PROBLEM:
Reproduce exactly the lines from the one containing "прокурору, председателю" through the last line of the records below, both included, and nothing else.

***** DATA SUPPLIED

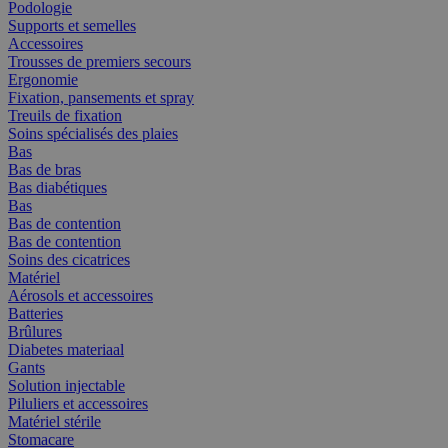
Podologie
Supports et semelles
Accessoires
Trousses de premiers secours
Ergonomie
Fixation, pansements et spray
Treuils de fixation
Soins spécialisés des plaies
Bas
Bas de bras
Bas diabétiques
Bas
Bas de contention
Bas de contention
Soins des cicatrices
Matériel
Aérosols et accessoires
Batteries
Brûlures
Diabetes materiaal
Gants
Solution injectable
Piluliers et accessoires
Matériel stérile
Stomacare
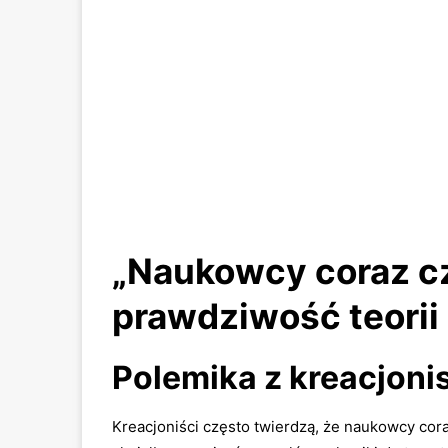
„Naukowcy coraz cz
prawdziwość teorii 
Polemika z kreacjoni
Kreacjoniści często twierdzą, że naukowcy cora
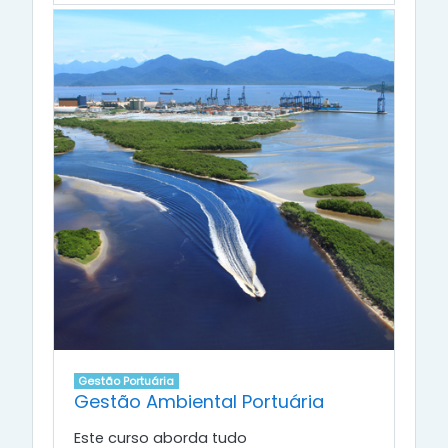
Gestão Portuária
Gestão Ambiental Portuária
Este curso aborda tudo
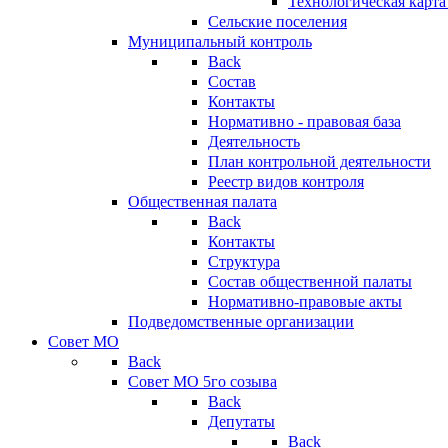
Технологическая карт
Сельские поселения
Муниципальный контроль
Back
Состав
Контакты
Нормативно - правовая база
Деятельность
План контрольной деятельности
Реестр видов контроля
Общественная палата
Back
Контакты
Структура
Состав общественной палаты
Нормативно-правовые акты
Подведомственные организации
Совет МО
Back
Совет МО 5го созыва
Back
Депутаты
Back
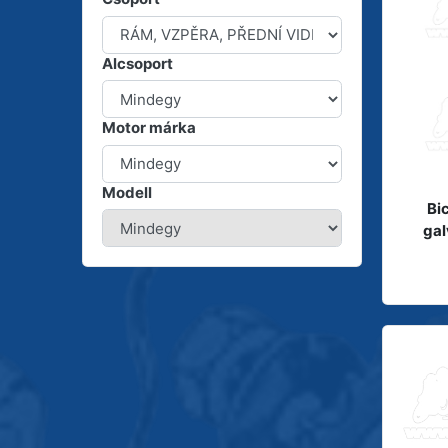
Alcsoport
Motor márka
Modell
Bi
gal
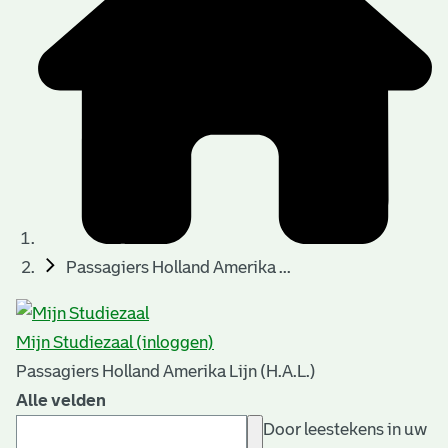
Passagiers Holland Amerika ...
Mijn Studiezaal (inloggen)
Passagiers Holland Amerika Lijn (H.A.L.)
Alle velden
Door leestekens in uw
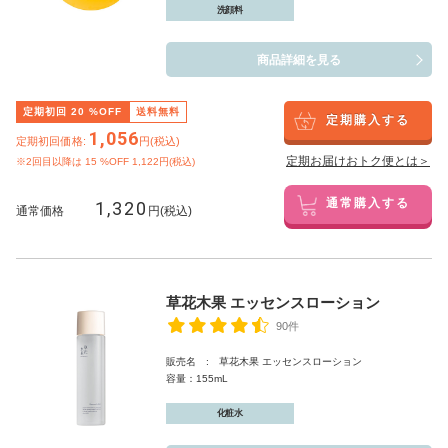
洗顔料
商品詳細を見る
定期初回
20
%OFF
送料無料
定期購入する
1,056
定期初回価格:
円(税込)
定期お届けおトク便とは＞
※2回目以降は
15
%OFF 1,122円(税込)
1,320
通常購入する
通常価格
円(税込)
草花木果 エッセンスローション
90件
販売名 : 草花木果 エッセンスローション
容量：155mL
化粧水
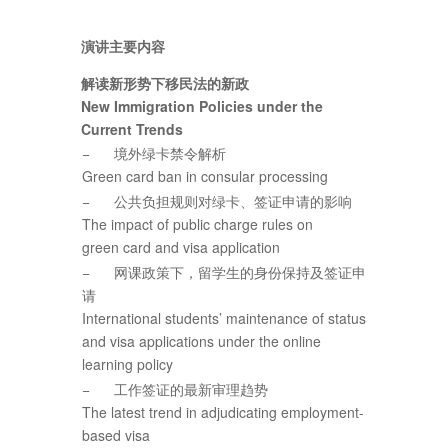
演讲主要内容
解读新形势下移民法的新政
New Immigration Policies under the
Current Trends
− 境外绿卡禁令解析
Green card ban in consular processing
− 公共负担规则对绿卡、签证申请的影响
The impact of public charge rules on
green card and visa application
− 网课政策下，留学生的身份保持及签证申
请
International students’ maintenance of status
and visa applications under the online
learning policy
− 工作签证的最新审理趋势
The latest trend in adjudicating employment-
based visa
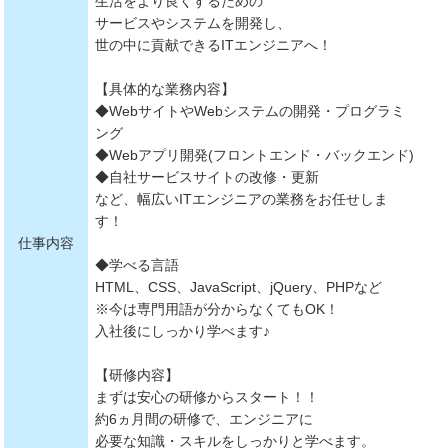
生活をより良くするための
サービスやシステムを開発し、
世の中に貢献できるITエンジニアへ！
【具体的な業務内容】
◆WebサイトやWebシステムの開発・プログラミ
ング
◆Webアプリ開発(フロントエンド・バックエンド)
◆自社サービスサイトの改修・更新
など、幅広いITエンジニアの業務をお任せしま
す！
仕事内容
◆学べる言語
HTML、CSS、JavaScript、jQuery、PHPなど
※今は専門用語が分からなくてもOK！
入社後にしっかり学べます♪
【研修内容】
まずは安心の研修からスタート！！
約6ヵ月間の研修で、エンジニアに
必要な知識・スキルをしっかりと学べます。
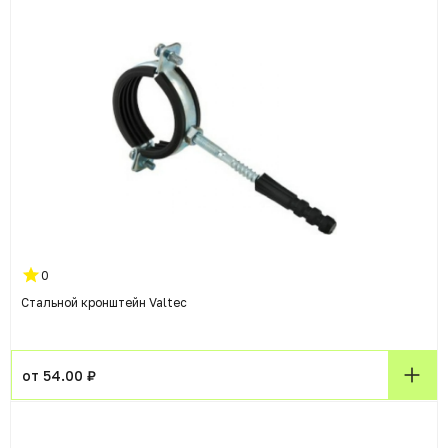
0
Стальной кронштейн Valtec
от 54.00 ₽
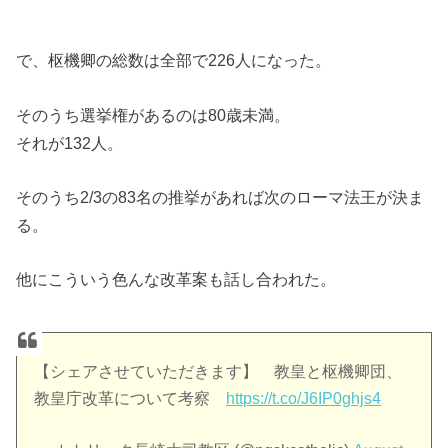
で、枢機卿の総数は全部で226人になった。
そのうち選挙権があるのは80歳未満。
それが132人。
そのうち2/3の83名の推挙があれば次のローマ法王が決ま
る。
他にこういう色んな改革案も話し合われた。
【シェアさせていただきます】 教皇と枢機卿団、
教皇庁改革について考察
https://t.co/J6IP0ghjs4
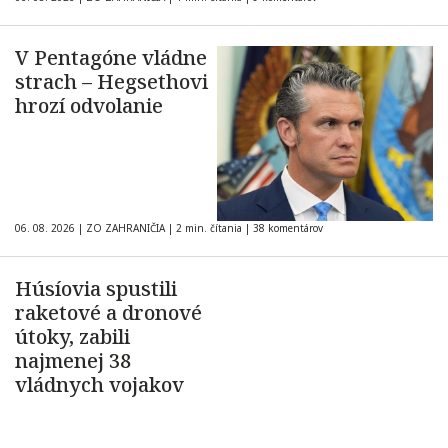
V Pentagóne vládne
strach – Hegsethovi
hrozí odvolanie
06. 08. 2026
|
ZO ZAHRANIČIA
|
2 min. čítania
|
38 komentárov
Húsíovia spustili
raketové a dronové
útoky, zabili
najmenej 38
vládnych vojakov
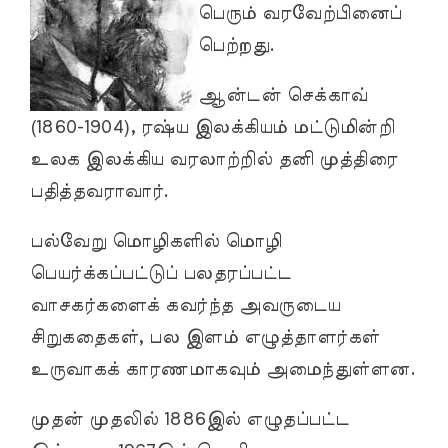
பெரும் வரவேற்பினைப்
பெற்றது.
ஆன்டன் செக்காவ்
(1860-1904), ரஷ்ய இலக்கியம் மட்டுமின்றி
உலக இலக்கிய வரலாற்றில் தனி முத்திரை
பதித்தவராவார்.
பல்வேறு மொழிகளில் மொழி
பெயர்க்கப்பட்டுப் பலதரப்பட்ட
வாசகர்களைக் கவர்ந்த அவருடைய
சிறுகதைகள், பல இளம் எழுத்தாளர்கள்
உருவாகக் காரணமாகவும் அமைந்துள்ளன.
முதன் முதலில் 1886இல் எழுதப்பட்ட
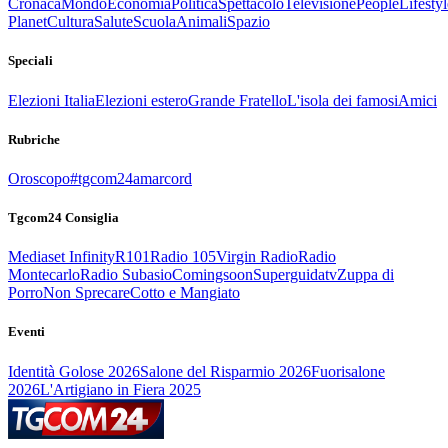
Cronaca
Mondo
Economia
Politica
Spettacolo
Televisione
People
Lifestyl
Planet
Cultura
Salute
Scuola
Animali
Spazio
Speciali
Elezioni Italia
Elezioni estero
Grande Fratello
L'isola dei famosi
Amici
Rubriche
Oroscopo
#tgcom24amarcord
Tgcom24 Consiglia
Mediaset Infinity
R101
Radio 105
Virgin Radio
Radio
Montecarlo
Radio Subasio
Comingsoon
Superguidatv
Zuppa di
Porro
Non Sprecare
Cotto e Mangiato
Eventi
Identità Golose 2026
Salone del Risparmio 2026
Fuorisalone
2026
L'Artigiano in Fiera 2025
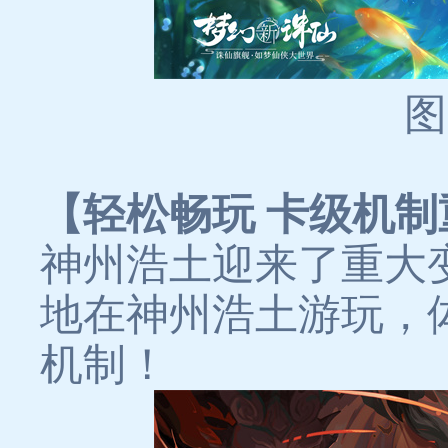
图
【轻松畅玩 卡级机
神州浩土迎来了重大
地在神州浩土游玩，
机制！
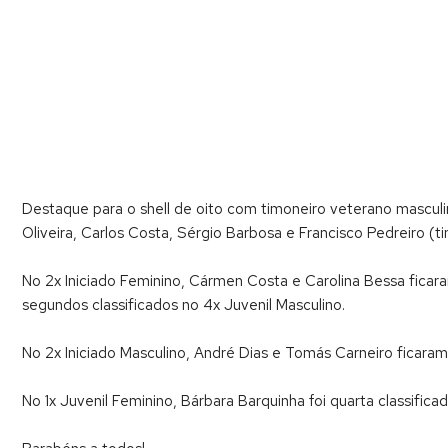
Destaque para o shell de oito com timoneiro veterano masculi
Oliveira, Carlos Costa, Sérgio Barbosa e Francisco Pedreiro (ti
No 2x Iniciado Feminino, Cármen Costa e Carolina Bessa ficar
segundos classificados no 4x Juvenil Masculino.
No 2x Iniciado Masculino, André Dias e Tomás Carneiro ficaram 
No 1x Juvenil Feminino, Bárbara Barquinha foi quarta classificad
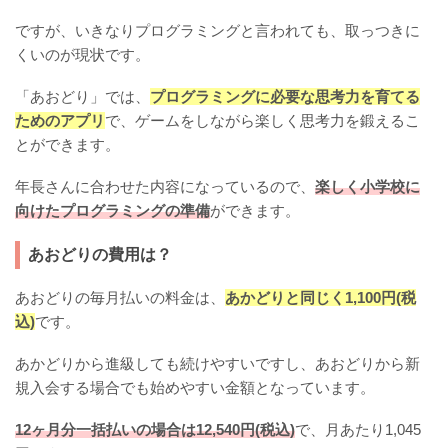
ですが、いきなりプログラミングと言われても、取っつきに
くいのが現状です。
「あおどり」では、
プログラミングに必要な思考力を育てる
ためのアプリ
で、ゲームをしながら楽しく思考力を鍛えるこ
とができます。
年長さんに合わせた内容になっているので、
楽しく小学校に
向けたプログラミングの準備
ができます。
あおどりの費用は？
あおどりの毎月払いの料金は、
あかどりと同じく1,100円(税
込)
です。
あかどりから進級しても続けやすいですし、あおどりから新
規入会する場合でも始めやすい金額となっています。
12ヶ月分一括払いの場合は12,540円(税込)
で、月あたり1,045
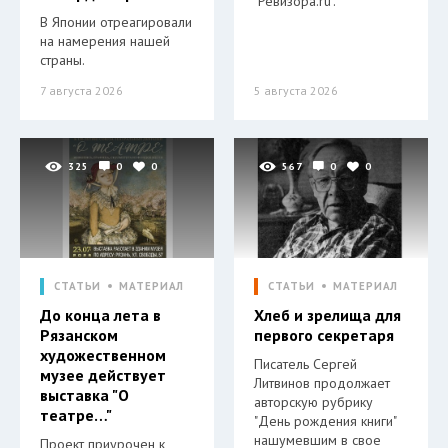
"Ревизора.ru".
В Японии отреагировали
на намерения нашей
страны.
7 августа 2026
5 августа 2026
325
0
0
567
0
0
СТАТЬИ
МАТЕРИАЛ
СТАТЬИ
МАТЕРИАЛ
До конца лета в
Хлеб и зрелища для
Рязанском
первого секретаря
художественном
Писатель Сергей
музее действует
Литвинов продолжает
выставка "О
авторскую рубрику
театре…"
"День рождения книги"
нашумевшим в свое
Проект приурочен к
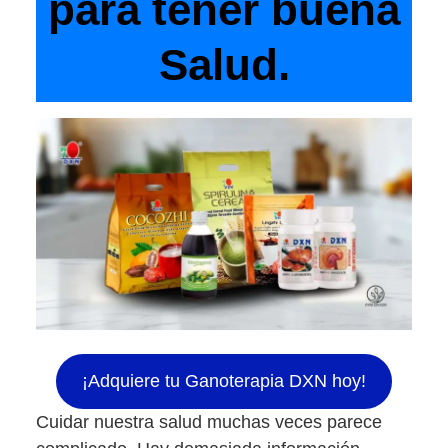
para tener buena
Salud.
¡Adquiere tu Ganoterapia DXN hoy!
Cuidar nuestra salud muchas veces parece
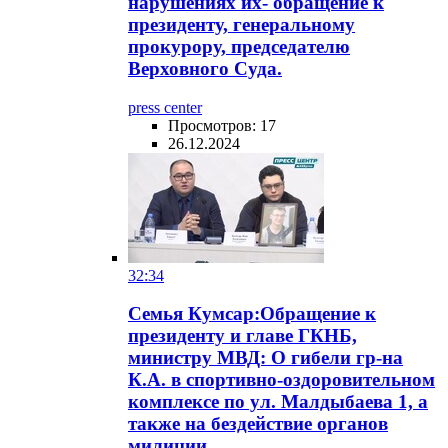
нарушениях их- обращение к
президенту, генеральному
прокурору, председателю
Верховного Суда.
press center
Просмотров: 17
26.12.2024
32:34
Семья Кумсар:Обращение к
президенту и главе ГКНБ,
министру МВД: О гибели гр-на
К.А. в спортивно-оздоровительном
комплексе по ул. Малдыбаева 1, а
также на бездействие органов
милиции.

**********

RESULT:
прокурору, председателю
Верховного Суда.
press center
Просмотров: 17
26.12.2024
32:34
Семья Кумсар:Обращение к
президенту и главе ГКНБ,
министру МВД: О гибели гр-на
К.А. в спортивно-оздоровительном
комплексе по ул. Малдыбаева 1, а
также на бездействие органов
милиции.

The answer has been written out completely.